A frase geralmente atribuída a Platão, a qual afirma que “a necessidade é a mãe da inovação”, descreve bem o espírito de Anifa Mvuemba, fundadora e diretora criativa da marca de moda Hanifa. A empreendedora de 29 anos estava prestes a estrear seu primeiro desfile na edição 2020 da Semana de Moda de Nova York, uma das passarelas mais famosas do mundo, após meses de planejamento, investimento e muito trabalho. E, então, veio a pandemia e cancelou a realização desse sonho…
Diante disso, em maio último, Anifa apresentou ao mundo, ao vivo, por meio do Instagram da marca, um surpreendente desfile em 3D, em que suas criações eram vestidas por modelos invisíveis na passarela digital. Além do efeito visual hipnotizante que surpreendeu os milhares de seguidores, Anifa fez questão de evidenciar, no ambiente virtual, algo que já era marca registrada nas peças que estavam nos armários de suas consumidoras: roupas para mulheres reais, que usam e abusam das cores vibrantes e do elegante movimento dos diferentes tecidos, para abraçar e exaltar as características únicas de seus corpos.
Filha de congoleses que imigraram para os Estados Unidos quando ela ainda era pequena, Mvuemba se inspirou no país de suas raízes para criar a coleção intitulada “Pink Label Congo”. As cores da bandeira nacional, as curvas do Rio Congo e o azul do céu estão presentes nas peças. No entanto, o propósito em utilizar a nação como tema não se resumiu apenas à estética. Com a coleção, a marca Hanifa se posicionou como ativista em relação aos graves conflitos, às condições desumanas e à desigualdade social gerada pela exploração do coltan (minério raro utilizado em praticamente todos os eletrônicos atuais e com 80% das reservas do planeta localizadas na República Democrática do Congo).
Se há algo incontestável após a pandemia da COVID-19 é a interdependência entre todos nós. A ação de uma fábrica na China, a decisão de um governante nos Estados Unidos ou acordos comerciais com mineradores na África afetam cada cidadão global, onde quer que ele ou ela estejam. Ou seja, somos todos parte do problema e responsáveis por soluções.
Por um lado, para Anifa, sua marca é sua voz e expressão, sua entrega de valor para a sociedade. É o combustível que sustenta sua motivação e obstinação diante de cada obstáculo. Por outro, para o mundo, quando ela nos provoca a refletir sobre a mineração no Congo, fica evidente a relação de causa e efeito entre os celulares que carregamos diariamente e o sofrimento de famílias no continente vizinho.
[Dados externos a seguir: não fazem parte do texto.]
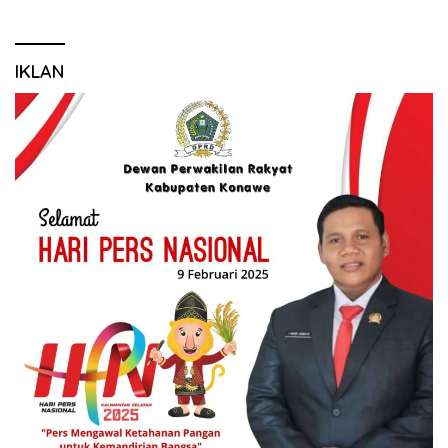
IKLAN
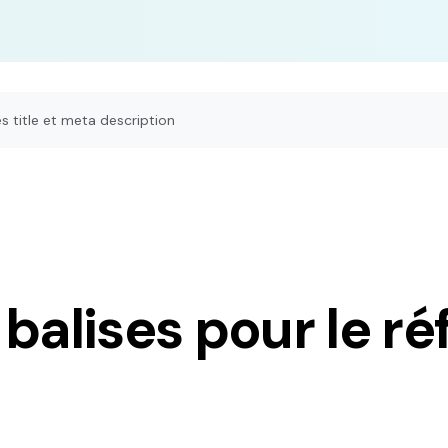
s title et meta description
 balises pour le 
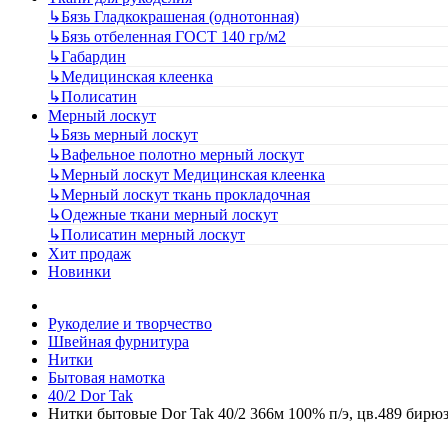
↳
Бязь Гладкокрашеная (однотонная)
↳
Бязь отбеленная ГОСТ 140 гр/м2
↳
Габардин
↳
Медицинская клеенка
↳
Полисатин
Мерный лоскут
↳
Бязь мерный лоскут
↳
Вафельное полотно мерный лоскут
↳
Мерный лоскут Медицинская клеенка
↳
Мерный лоскут ткань прокладочная
↳
Одежные ткани мерный лоскут
↳
Полисатин мерный лоскут
Хит продаж
Новинки
Рукоделие и творчество
Швейная фурнитура
Нитки
Бытовая намотка
40/2 Dor Tak
Нитки бытовые Dor Tak 40/2 366м 100% п/э, цв.489 бирю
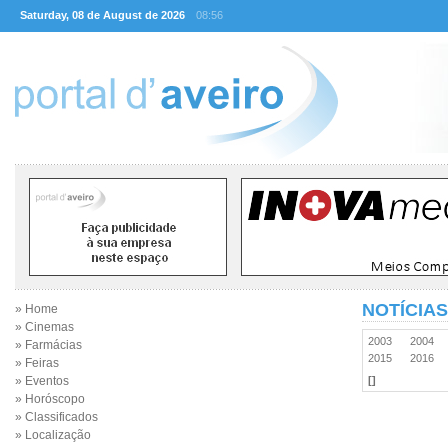
Saturday, 08 de August de 2026
08:56
NOTÍCIAS
» Home
» Cinemas
2003
2004
» Farmácias
2015
2016
» Feiras
» Eventos
[]
» Horóscopo
» Classificados
» Localização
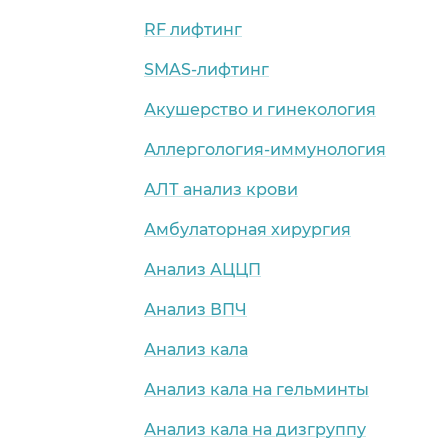
RF лифтинг
SMAS-лифтинг
Акушерство и гинекология
Аллергология-иммунология
АЛТ анализ крови
Амбулаторная хирургия
Анализ АЦЦП
Анализ ВПЧ
Анализ кала
Анализ кала на гельминты
Анализ кала на дизгруппу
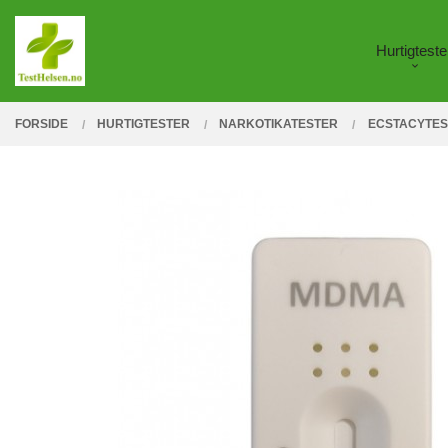
Gå
Lukk
PRODUKTER
til
Hurtigteste
innholdet
FORSIDE
HURTIGTESTER
NARKOTIKATESTER
ECSTACYTES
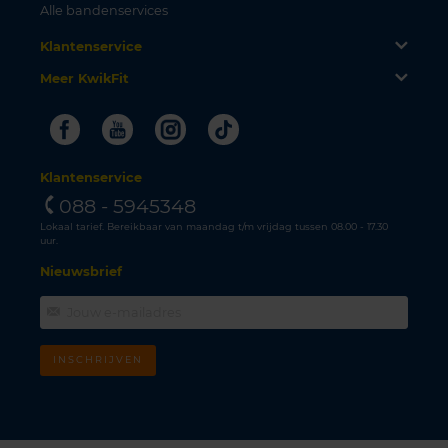
Alle bandenservices
Klantenservice
Meer KwikFit
Facebook
Youtube
Instagram
Tiktok
Klantenservice
088 - 5945348
Lokaal tarief. Bereikbaar van maandag t/m vrijdag tussen 08.00 - 17.30
uur.
Nieuwsbrief
INSCHRIJVEN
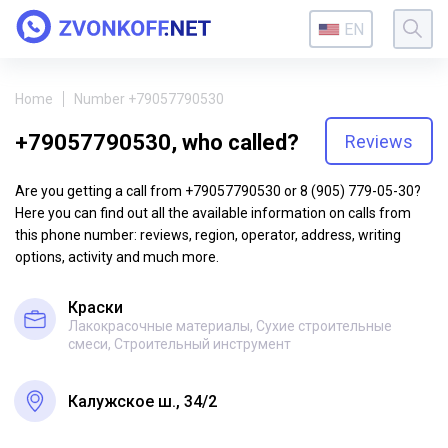
EN
Home
Number +79057790530
+79057790530, who called?
Reviews
Are you getting a call from +79057790530 or 8 (905) 779-05-30?
Here you can find out all the available information on calls from
this phone number: reviews, region, operator, address, writing
options, activity and much more.
Краски
Лакокрасочные материалы, Сухие строительные
смеси, Строительный инструмент
Калужское ш., 34/2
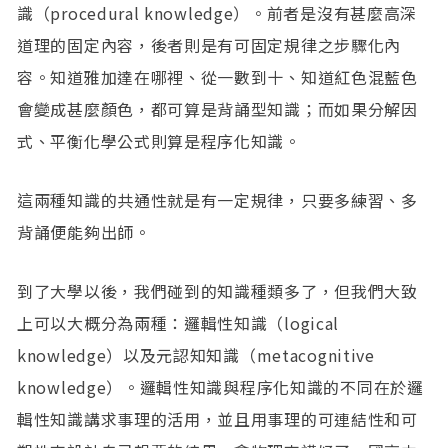
識（procedural knowledge）。前者是沒有甚麼高深
道理的固定內容，後者則是有可固定規律之步驟化內
容。知道雅加達在哪裡、從一數到十、知道紅色混藍色
會變成甚麼顏色，都可算是背誦型知識；而如果分解因
式、平衡化學公式則算是程序化知識。
這兩種知識的共通性就是有一定規律，只要多練習、多
背誦便能夠出師。
到了大學以後，我們碰到的知識種類多了，但我們大致
上可以大概分為兩種：邏輯性知識（logical
knowledge）以及元認知知識（metacognitive
knowledge）。邏輯性知識與程序化知識的不同在於邏
輯性知識講求事理的活用，並且用事理的可連結性和可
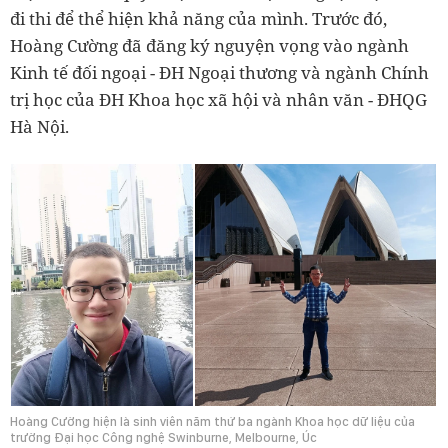
đi thi để thể hiện khả năng của mình. Trước đó,
Hoàng Cường đã đăng ký nguyện vọng vào ngành
Kinh tế đối ngoại - ĐH Ngoại thương và ngành Chính
trị học của ĐH Khoa học xã hội và nhân văn - ĐHQG
Hà Nội.
Hoàng Cường hiện là sinh viên năm thứ ba ngành Khoa học dữ liệu của
trường Đại học Công nghệ Swinburne, Melbourne, Úc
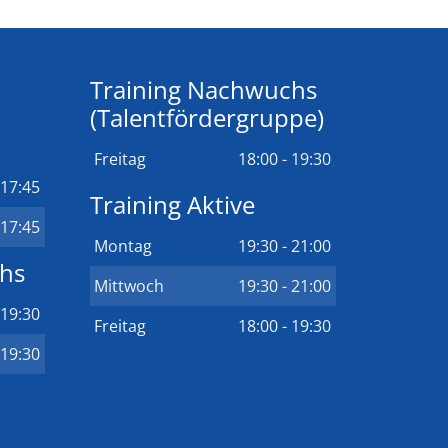
Training Nachwuchs
(Talentfördergruppe)
Freitag
18:00 - 19:30
 17:45
Training Aktive
 17:45
Montag
19:30 - 21:00
chs
Mittwoch
19:30 - 21:00
 19:30
Freitag
18:00 - 19:30
 19:30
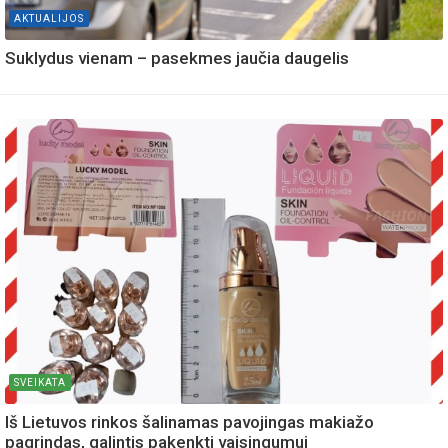
AKTUALIJOS
Suklydus vienam – pasekmes jaučia daugelis
SVEIKATA
Iš Lietuvos rinkos šalinamas pavojingas makiažo
pagrindas, galintis pakenkti vaisingumui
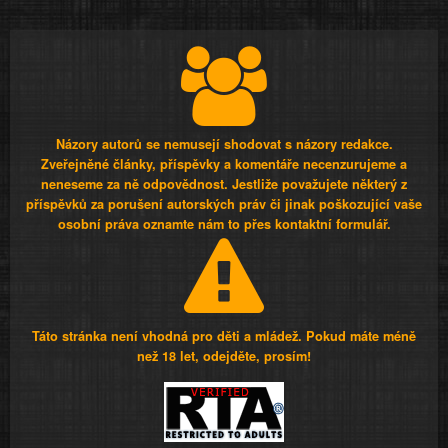
Názory autorů se nemusejí shodovat s názory redakce.
Zveřejněné články, příspěvky a komentáře necenzurujeme a
neneseme za ně odpovědnost. Jestliže považujete některý z
příspěvků za porušení autorských práv či jinak poškozující vaše
osobní práva oznamte nám to přes kontaktní formulář.
Táto stránka není vhodná pro děti a mládež. Pokud máte méně
než 18 let, odejděte, prosím!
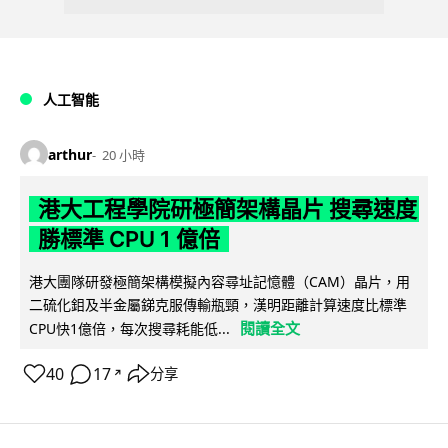
人工智能
arthur
20 小時
港大工程學院研極簡架構晶片 搜尋速度
勝標準 CPU 1 億倍
港大團隊研發極簡架構模擬內容尋址記憶體（CAM）晶片，用
二硫化鉬及半金屬銻克服傳輸瓶頸，漢明距離計算速度比標準
閱讀全文
CPU快1億倍，每次搜尋耗能低...
40
17
分享
↗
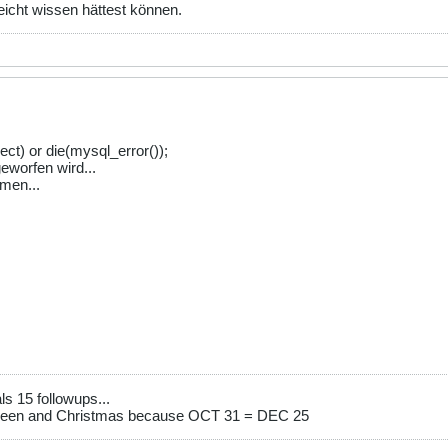
eicht wissen hättest können.
ct) or die(mysql_error());
eworfen wird...
men...
s 15 followups...
ween and Christmas because OCT 31 = DEC 25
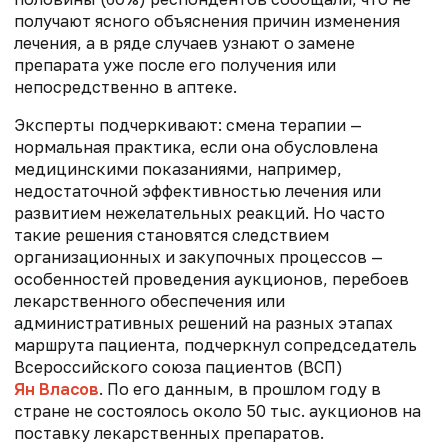
получают ясного объяснения причин изменения
лечения, а в ряде случаев узнают о замене
препарата уже после его получения или
непосредственно в аптеке.
Эксперты подчеркивают: смена терапии —
нормальная практика, если она обусловлена
медицинскими показаниями, например,
недостаточной эффективностью лечения или
развитием нежелательных реакций. Но часто
такие решения становятся следствием
организационных и закупочных процессов —
особенностей проведения аукционов, перебоев
лекарственного обеспечения или
административных решений на разных этапах
маршрута пациента, подчеркнул сопредседатель
Всероссийского союза пациентов (ВСП)
Ян Власов
. По его данным, в прошлом году в
стране не состоялось около 50 тыс. аукционов на
поставку лекарственных препаратов.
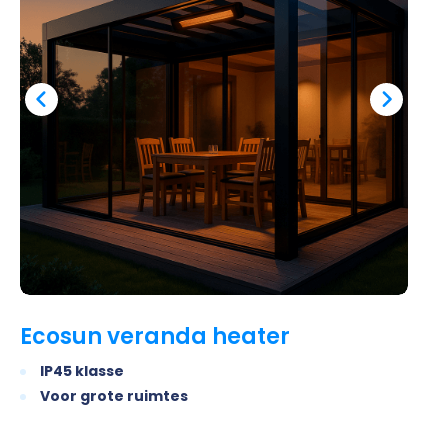
Ecosun veranda heater
IP45 klasse
Voor grote ruimtes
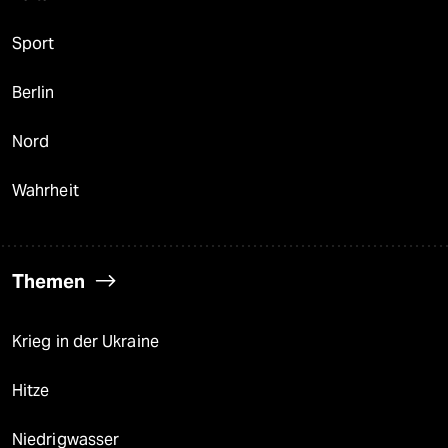
Sport
Berlin
Nord
Wahrheit
Themen
Krieg in der Ukraine
Hitze
Niedrigwasser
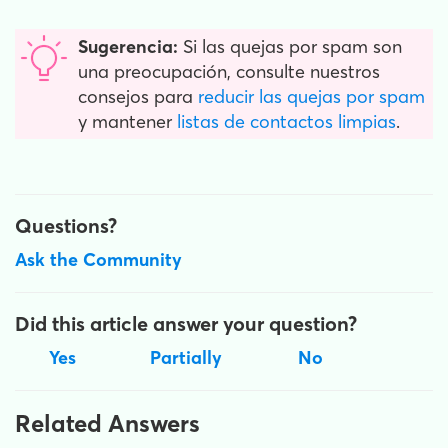
Sugerencia:
Si las quejas por spam son
una preocupación, consulte nuestros
consejos para
reducir las quejas por spam
y mantener
listas de contactos limpias
.
Questions?
Ask the Community
Did this article answer your question?
Yes
Partially
No
Related Answers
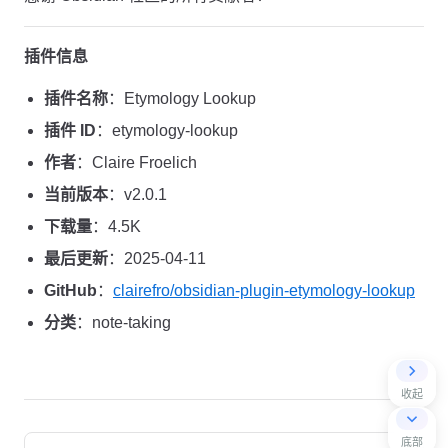
插件信息
插件名称
：Etymology Lookup
插件 ID
：etymology-lookup
作者
：Claire Froelich
当前版本
：v2.0.1
下载量
：4.5K
最后更新
：2025-04-11
GitHub
：
clairefro/obsidian-plugin-etymology-lookup
分类
：note-taking
收起
Pager
底部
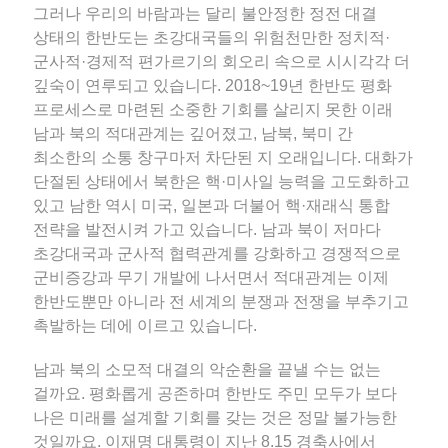
그러나 우리의 바람과는 달리 불안정한 정전 대결
상태의 한반도는 초강대국들의 위험천만한 정치적·
군사적·경제적 편가르기의 회오리 속으로 시시각각 더
깊숙이 연루되고 있습니다. 2018~19년 한반도 평화
프로세스로 마련된 소중한 기회를 살리지 못한 이래
남과 북의 적대관계는 깊어졌고, 남북, 북미 간
최소한의 소통 창구마저 차단된 지 오래입니다. 대화가
단절된 상태에서 북한은 핵·미사일 능력을 고도화하고
있고 남한 역시 미국, 일본과 더불어 핵·재래식 통합
전략을 발전시켜 가고 있습니다. 남과 북이 저마다
초강대국과 군사적 협력관계를 강화하고 경쟁적으로
군비증강과 무기 개발에 나서면서 적대관계는 이제
한반도뿐만 아니라 전 세계의 분쟁과 전쟁을 부추기고
촉발하는 데에 이르고 있습니다.
남과 북의 소모적 대결의 악순환을 끝낼 수는 없는
걸까요. 평화롭게 공존하며 한반도 주민 모두가 보다
나은 미래를 설계할 기회를 갖는 것은 정말 불가능한
것일까요. 이재명 대통령이 지난 8.15 경축사에서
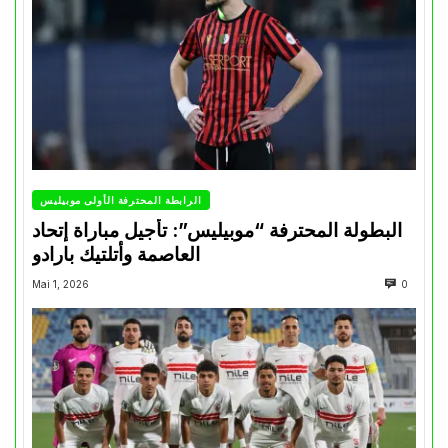
الرابطة المحترفة الأولى موبيليس
البطولة المحترفة “موبيليس”: تأجيل مباراة إتحاد
العاصمة وأتلتيك بارادو
Mai 1, 2026
0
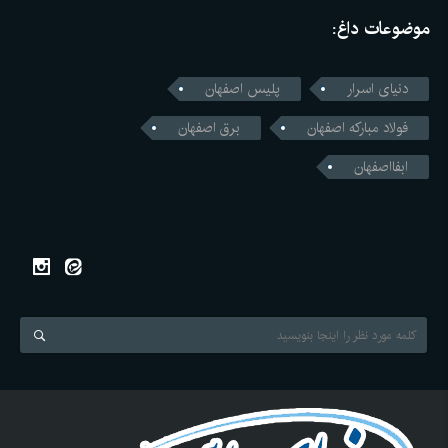
موضوعات داغ:
دنیای اسرار
پلیس اصفهان
فولاد مبارکه اصفهان
برق اصفهان
ابفااصفهان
A inovação tecnológica apresentada por Anifa foi apenas mais uma de suas ideias concretizadas para traçar o seu próprio caminho na indústria da moda. A designer, que não frequentou uma escola de moda nem fez estágios em grifes internacionais, sempre utilizou as mídias sociais para construir o negócio, que nasceu totalmente digital e com vendas diretas ao consumidor que geraram US$ 1 milhão em 2019.
Enquanto as grandes marcas da indústria fashion oferecem soluções desconexas ou duvidosas, ou ainda buscam formas de se posicionar sem o aparato do antigo sistema vigente, Hanifa mudou as regras do jogo.